Donald Trump has boasted he will turn traditionally blue states red in November, claiming his campaign is "going to play heavy, as an example, in California." Trump also said his home state of New York could potentially flip for him, despite the fact that the Empire State hasn't voted for a Republican since 1984. But even as Hillary Clinton is well on her way to establishing teams in battleground states, Trump's campaign is still looking to be a rather bare-bones operation, according to sources who spoke with CNN:
In New York — Trump's home state and a blue bastion he badly wants to win — the campaign is counting on anti-Clinton sentiments upstate and efforts to pick up Democratic voters who are [feeling] dissatisfied with their own party.
Carl Paladino, the campaign's co-chair in New York and the 2010 gubernatorial nominee, said they will also rely on conventional get-out-the-vote efforts and blanketing the upstate region with signs and bumper stickers.
"Upstate will give us a wave in this election, and my instruction from HQ is really simple. It's one word: Win," he said. "And that's what we intend to do." [CNN]

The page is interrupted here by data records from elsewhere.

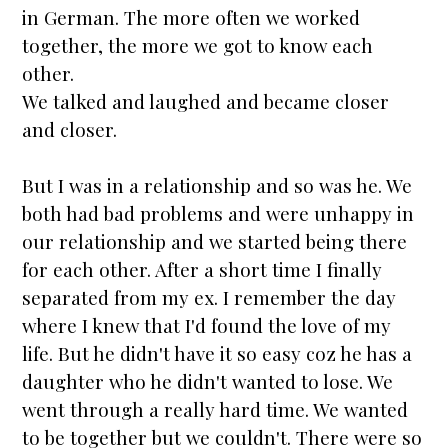
in German. The more often we worked
together, the more we got to know each
other.
We talked and laughed and became closer
and closer.
But I was in a relationship and so was he. We
both had bad problems and were unhappy in
our relationship and we
star
ted being there
for each other. After a short time I finally
separated from my ex. I remember the day
where I knew that I'd found the love of my
life. But he didn't have it so easy coz he has a
daughter who he didn't wanted to lose. We
went through a really hard time. We wanted
to be together but we couldn't. There were so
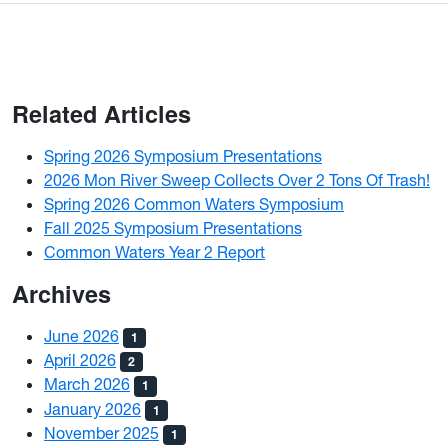
Related Articles
Spring 2026 Symposium Presentations
2026 Mon River Sweep Collects Over 2 Tons Of Trash!
Spring 2026 Common Waters Symposium
Fall 2025 Symposium Presentations
Common Waters Year 2 Report
Archives
June 2026
1
April 2026
2
March 2026
1
January 2026
1
November 2025
1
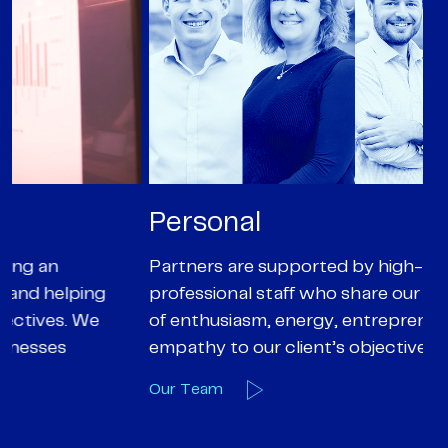
Personal
P
Partners are supported by high-calibre
Ou
professional staff who share our core values
ex
of enthusiasm, energy, entrepreneurialism and
su
empathy to our client’s objectives
wi
Our Team
O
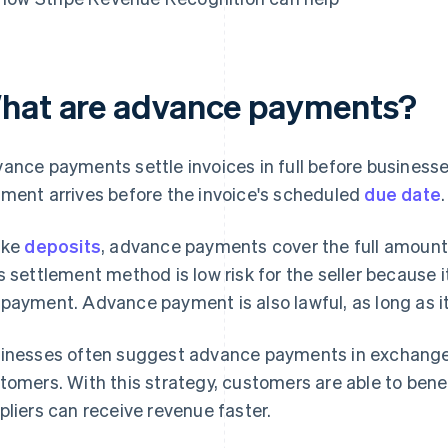
hat are advance payments?
ance payments settle invoices in full before businesse
ment arrives before the invoice's scheduled
due date
.
ike
deposits
, advance payments cover the full amount 
s settlement method is low risk for the seller because it
payment. Advance payment is also lawful, as long as it
inesses often suggest advance payments in exchange
tomers. With this strategy, customers are able to bene
pliers can receive revenue faster.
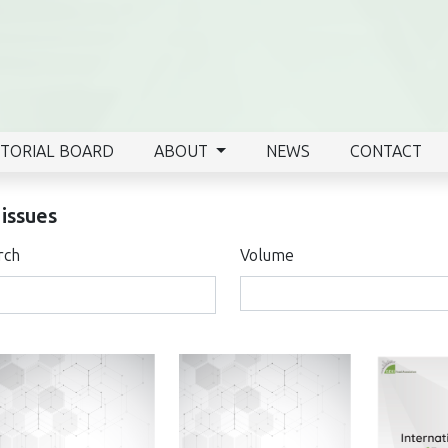
ITORIAL BOARD
ABOUT
NEWS
CONTACT
 issues
rch
Volume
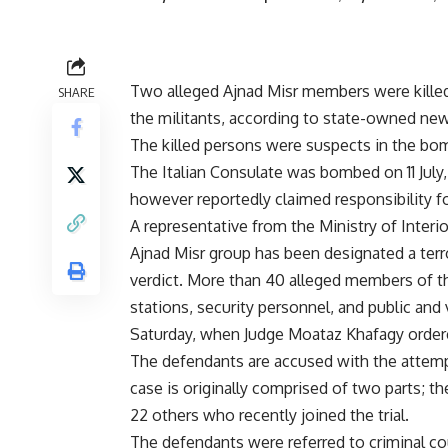
Two alleged Ajnad Misr members were killed
SHARE
the militants, according to state-owned ne
The killed persons were suspects in the bomb
The Italian Consulate was bombed on 11 July,
however reportedly claimed responsibility fo
A representative from the Ministry of Interi
Ajnad Misr group has been designated a terr
verdict. More than 40 alleged members of the
stations, security personnel, and public and v
Saturday, when Judge Moataz Khafagy ordere
The defendants are accused with the attempt
case is originally comprised of two parts; t
22 others who recently joined the trial.
The defendants were referred to criminal co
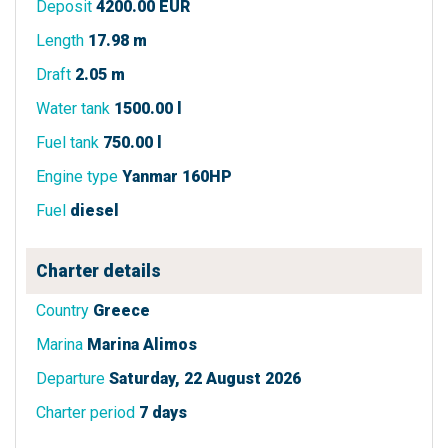
Deposit
4200.00 EUR
Length
17.98 m
Draft
2.05 m
Water tank
1500.00 l
Fuel tank
750.00 l
Engine type
Yanmar 160HP
Fuel
diesel
Charter details
Country
Greece
Marina
Marina Alimos
Departure
Saturday, 22 August 2026
Charter period
7 days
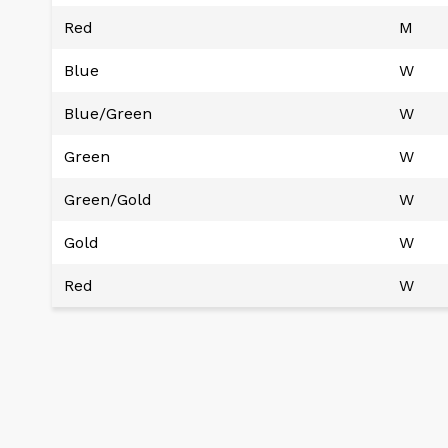
Red
M
Blue
W
Blue/Green
W
Green
W
Green/Gold
W
Gold
W
Red
W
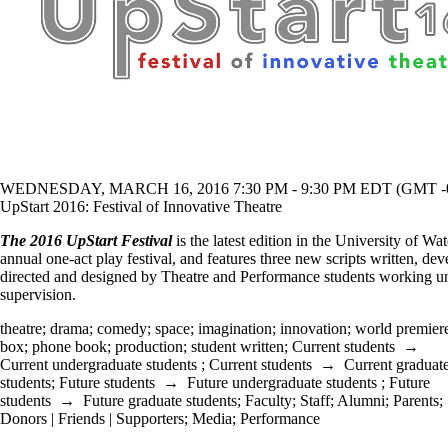
WEDNESDAY, MARCH 16, 2016 7:30 PM - 9:30 PM EDT (GMT -0
UpStart 2016: Festival of Innovative Theatre
The 2016 UpStart Festival
is the latest edition in the University of Wat
annual one-act play festival, and features three new scripts written, de
directed and designed by Theatre and Performance students working un
supervision.
theatre
;
drama
;
comedy
;
space
;
imagination
;
innovation
;
world premier
box
;
phone book
;
production
;
student written
;
Current students
→
Current undergraduate students
;
Current students
→
Current graduat
students
;
Future students
→
Future undergraduate students
;
Future
students
→
Future graduate students
;
Faculty
;
Staff
;
Alumni
;
Parents
;
Donors | Friends | Supporters
;
Media
;
Performance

While it might not be the most complicated political strategy to ever be rolled out, some Republicans think all the excitement over states like New York is a waste of time and effort. "If you have 10 staffers in a place like Washington, which traditionally has been a long shot for Republicans, that's 10 staffers that you don't have in a place like Ohio and Florida. Every dollar that you're spending somewhere else that you're not spending in a battleground state is potentially a wasted resource," GOP strategist Kevin Madden said.